Run your first batch

  1. Make sure that the correct Project Configuration is selected. The Project Configuration is associated with a Dimodelo Data Warehouse Studio Configuration and Workflow files that are used to orchestrate the batch. By default, the Development project configuration is selected. Make sure the Development project configuration is selected in your project.

  2. Review the Project Configuration. Right-click the Training Dimodelo project node in Solution Explorer then click Properties. The Training Property Pages dialog appears.
  3. In the Configuration drop-down, ensure that the active Project Configuration is selected i.e. Active(Development). Click the Configuration Properties page. Use the default Default_Shift_Workflow.xml workflow and Development.cuf Configuration File.  To modify the workflow that the Batch runs when invoked from Dimodelo Data Warehouse Studio, change the ‘Workflow Location’ property. Batch workflow and execution are discussed more in the ‘Managing and Monitoring the ETL batch’ lesson.

  1. Click Ok to close.
  2. To run the ETL Batch through Visual Studio simply select the Dimodelo>Batch menu option. The Batch menu option invokes the Batch Service, passing the Dimodelo Data Warehouse Studio Configuration File and Workflow file that are specified in the active Visual Studio Project configuration.

  1. The batch progress is reported in the Visual Studio “Dimodelo ETL Batch Progress” output tool window at the bottom of Visual Studio. You know the batch is finished when you see the Completed: BatchExecution. Id: 1. The Id is the Id number of this execution of the batch. This becomes important if you want to review the log for the batch.

Trouble Shooting

If the batch failed for any reason, there are several places you can look to understand what happened.

Dimodelo ETL Batch Progress output window

You will see exception messages in the Batch output window. It’s typically long and repeated, but you can scroll to the top of that message, and see the root cause of the issue.

Dimodelo Batch tables

In the target Data Warehouse database, there are a series of tables that capture the batch progress, duration, and status. The batch tables share the schema zbt.. If any tasks fail, the error message will be written to zbt.Task_Execution table. More details can be found in the lesson, ‘Managing and Monitoring the ETL batch’.

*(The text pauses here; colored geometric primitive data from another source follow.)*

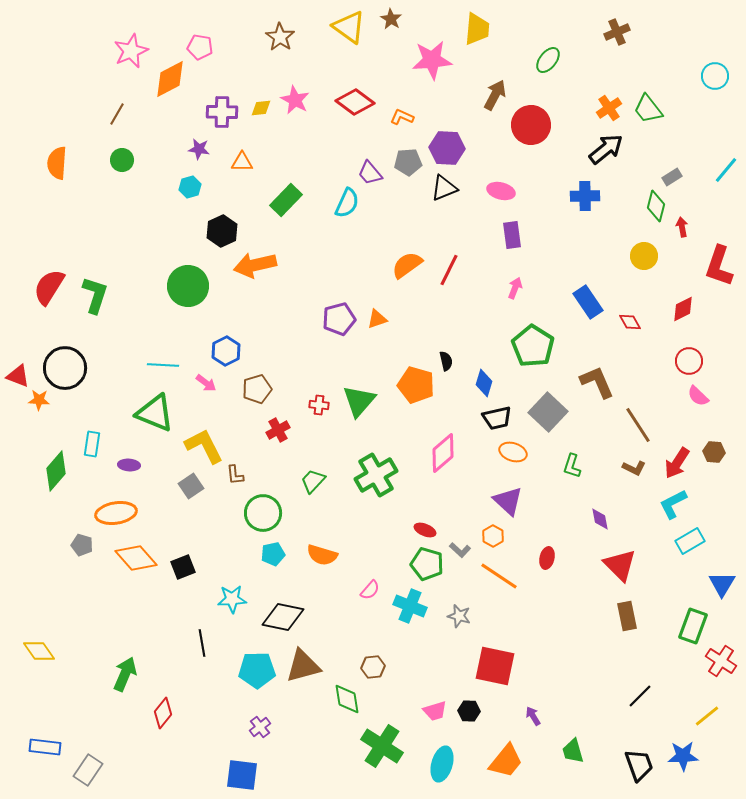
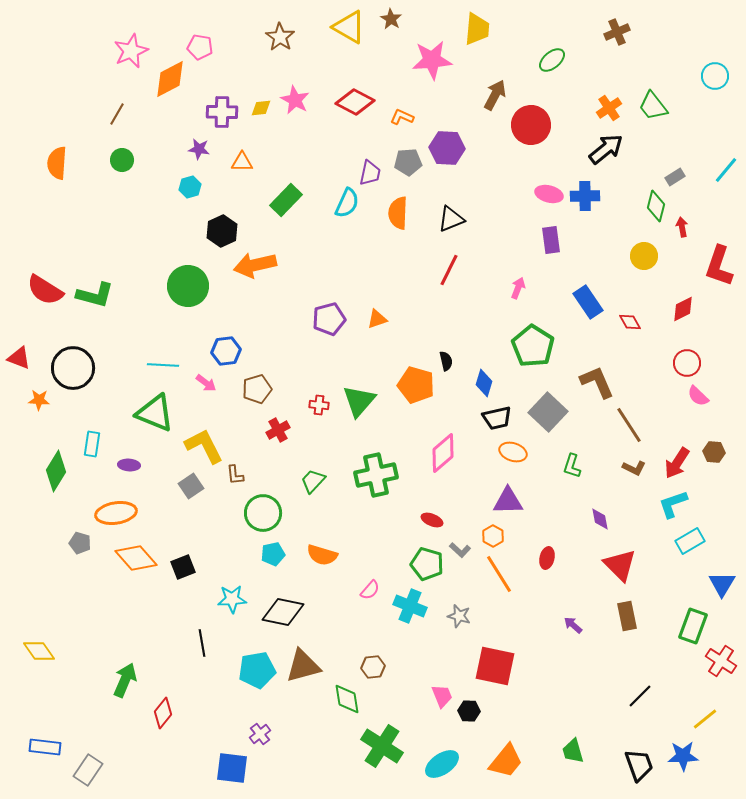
yellow triangle at (349, 27): rotated 6 degrees counterclockwise
green ellipse at (548, 60): moved 4 px right; rotated 12 degrees clockwise
red diamond at (355, 102): rotated 9 degrees counterclockwise
green trapezoid at (648, 109): moved 5 px right, 3 px up
purple trapezoid at (370, 173): rotated 128 degrees counterclockwise
gray rectangle at (672, 177): moved 3 px right
black triangle at (444, 188): moved 7 px right, 31 px down
pink ellipse at (501, 191): moved 48 px right, 3 px down
purple rectangle at (512, 235): moved 39 px right, 5 px down
orange semicircle at (407, 265): moved 9 px left, 52 px up; rotated 52 degrees counterclockwise
red semicircle at (49, 287): moved 4 px left, 3 px down; rotated 90 degrees counterclockwise
pink arrow at (515, 288): moved 3 px right
green L-shape at (95, 295): rotated 87 degrees clockwise
purple pentagon at (339, 319): moved 10 px left
blue hexagon at (226, 351): rotated 20 degrees clockwise
red circle at (689, 361): moved 2 px left, 2 px down
black circle at (65, 368): moved 8 px right
red triangle at (18, 376): moved 1 px right, 18 px up
brown line at (638, 425): moved 9 px left
green diamond at (56, 471): rotated 9 degrees counterclockwise
green cross at (376, 475): rotated 18 degrees clockwise
purple triangle at (508, 501): rotated 44 degrees counterclockwise
cyan L-shape at (673, 504): rotated 8 degrees clockwise
red ellipse at (425, 530): moved 7 px right, 10 px up
gray pentagon at (82, 545): moved 2 px left, 2 px up
orange line at (499, 576): moved 2 px up; rotated 24 degrees clockwise
black diamond at (283, 617): moved 5 px up
cyan pentagon at (257, 670): rotated 9 degrees counterclockwise
green arrow at (125, 674): moved 6 px down
pink trapezoid at (435, 711): moved 7 px right, 15 px up; rotated 95 degrees counterclockwise
purple arrow at (533, 716): moved 40 px right, 91 px up; rotated 18 degrees counterclockwise
yellow line at (707, 716): moved 2 px left, 3 px down
purple cross at (260, 727): moved 7 px down
cyan ellipse at (442, 764): rotated 40 degrees clockwise
blue square at (242, 775): moved 10 px left, 7 px up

Use this query to get all the tasks for the latest batch:

Select T.* 
FROM 
zbt.Batch_Execution B
JOIN (Select Max(Batch_Execution_Id) AS Batch_Execution_Id FROM zbt.Batch_Execution) B1
ON B.Batch_Execution_Id = B1.Batch_Execution_Id
JOIN zbt.Phase_Execution P
ON P.Batch_Execution_Id = B.Batch_Execution_Id
JOIN zbt.Task_Execution T 
ON T.Phase_Execution_Id = P.Phase_Execution_Id
ORDER BY T.task_start_time

Dimodelo Shift Log Files

Dimodelo Shift generates comprehensive log files. Additional details of any error can also be found in either the info log or the error log. The log files can be found in the {Dimodelo Shift Install Directory}/logs.